Por lo demás, todas las mañanas, cuando nos despertábamos, encontrábamos una carta que Meinthe había echado por debajo de la puerta. He conservado algunas y el tiempo no ha borrado su aroma de vetiver. Me he preguntado si el aroma aquel venía del sobre, del papel o, ¿quién sabe?, de la tinta que usaba Meinthe. Vuelvo a leer una, al azar: «¿Tendré el gusto de veros esta noche? Tengo que pasar la tarde en Ginebra. Os llamaré al hotel a eso de las nueve. Un beso, Vuestro René M.» Y esta otra: «Disculpadme por no haber dado señales de vida. Pero llevo cuarenta y ocho horas sin salir de mi cuarto. Me acordé de que dentro de tres semanas cumpliré veintisiete años. Y de que seré una persona muy, muy vieja, viejísima. Hasta muy pronto. Un beso. Vuestra madrina de guerra, René.» Y esta otra, dirigida a Yvonne con letra más nerviosa: «¿No sabes a quién acabo de ver en el vestíbulo? A esa guarra de François Maulaz. Y ha querido darme la mano. Ah, no, nunca. Nunca. ¡A ver si revienta!» (la última palabra iba subrayada cuatro veces). Y otras cartas más.

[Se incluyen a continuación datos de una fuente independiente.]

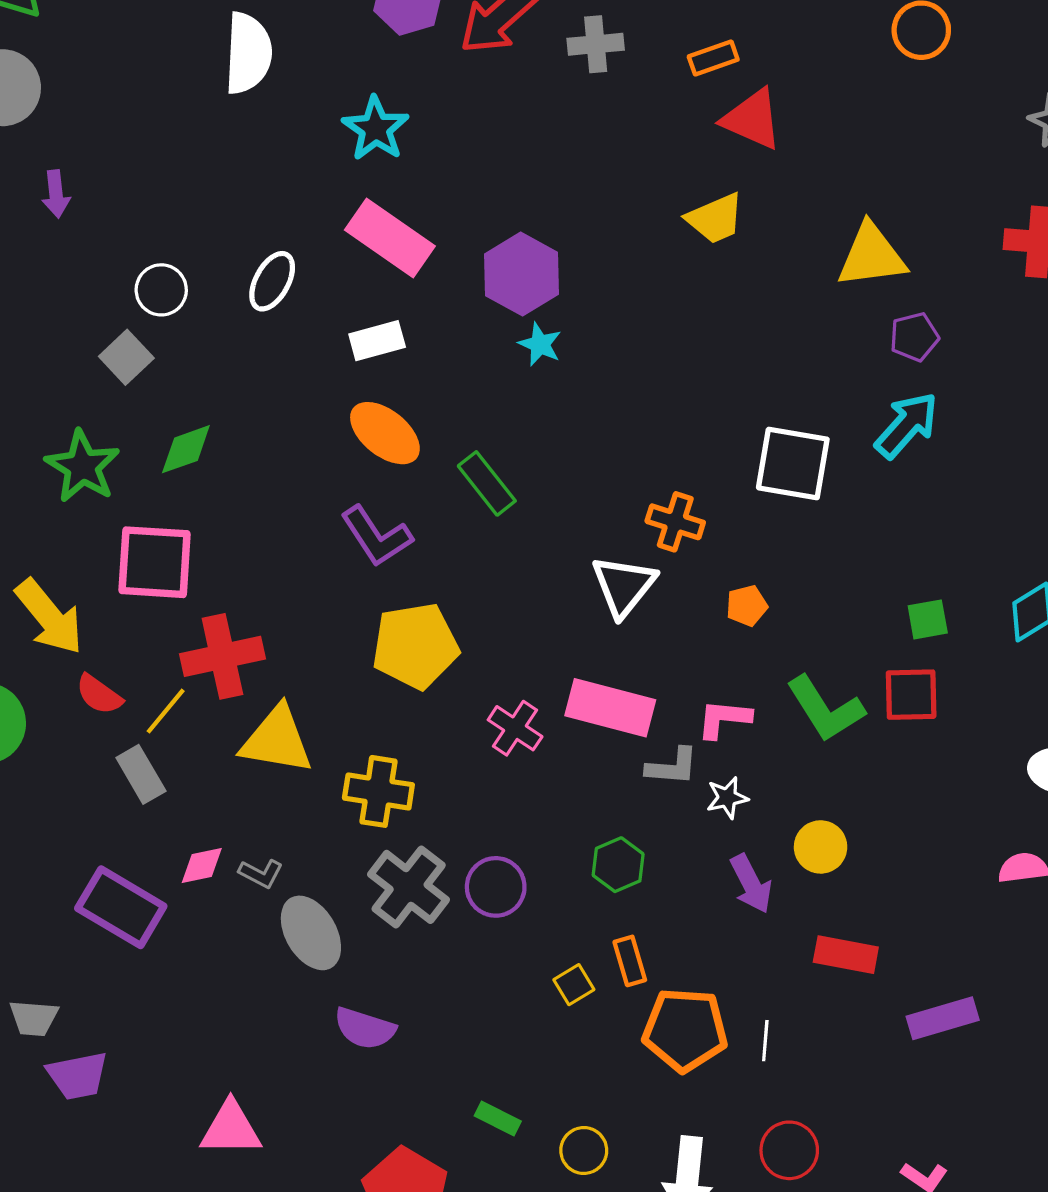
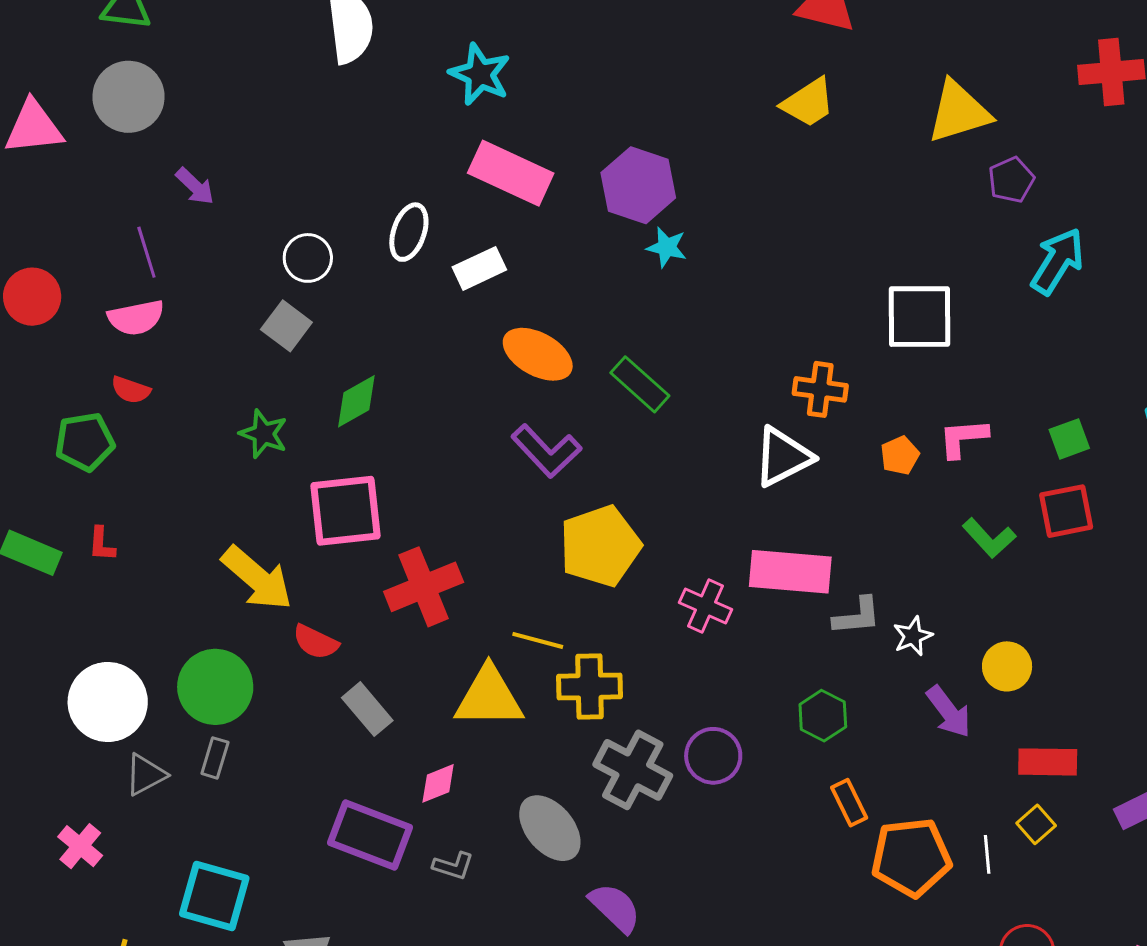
purple arrow: (56, 194) -> (195, 186), turned -30
white rectangle: (377, 341) -> (479, 268), moved
cyan arrow: (907, 425) -> (1057, 261), moved
green star: (83, 466) -> (264, 434), size x0.7
white triangle: (624, 586) -> (783, 457), turned 34
green L-shape: (825, 709) -> (989, 538), size x0.7
yellow line: (166, 711) -> (538, 640), moved, turned 75
pink L-shape: (724, 719) -> (963, 438), moved
yellow triangle: (277, 740) -> (489, 697), moved
gray L-shape: (261, 873) -> (453, 866), moved
yellow square: (574, 985) -> (1036, 824), moved
purple semicircle: (365, 1028) -> (615, 908), turned -144

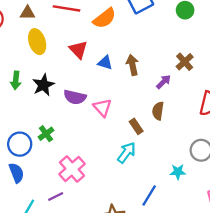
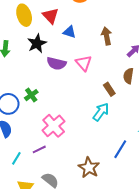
red triangle: (78, 50) -> (51, 16), moved
blue triangle: (105, 63) -> (69, 32), moved
black star: (43, 85) -> (37, 43), moved
pink triangle: (102, 108) -> (84, 63), moved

Hablaban con frecuencia entre sí de gente a la que yo no conocía. Se me han quedado unos cuantos nombres: Claude Brun, Paulo Hervieu, una tal «Rosy», Jean-Pierre Pessoz, Pierre Fournier, François Maulaz, la «Carlton», uno al que llamaban Doudou Hendrickx y del que Meinthe decía que era un «cerdo»… No tardé en darme cuenta de que aquellas personas eran oriundas de donde estábamos, un lugar para pasar las vacaciones de verano, pero que volvía a ser una ciudad pequeña y anónima a finales de octubre. Meinthe decía que Brun y Hervieu habían «subido» a París, que «Rosy» había vuelto a hacerse cargo del hotel de su padre en La Clusaz y que aquella «guarra» de Maulaz, el hijo del librero, se exhibía todos los veranos en el Sporting con un actor de la Comédie-Française. Todos habían sido seguramente los amigos de infancia o de adolescencia de ambos. Cuando yo hacía alguna pregunta, Meinthe e Yvonne se mostraban evasivos e interrumpían su aparte. Me acordaba entonces de lo que había descubierto en el pasaporte de Yvonne y me los imaginaba a los dos, a eso de los quince o los dieciséis años, en invierno, a la salida del cine Le Régent.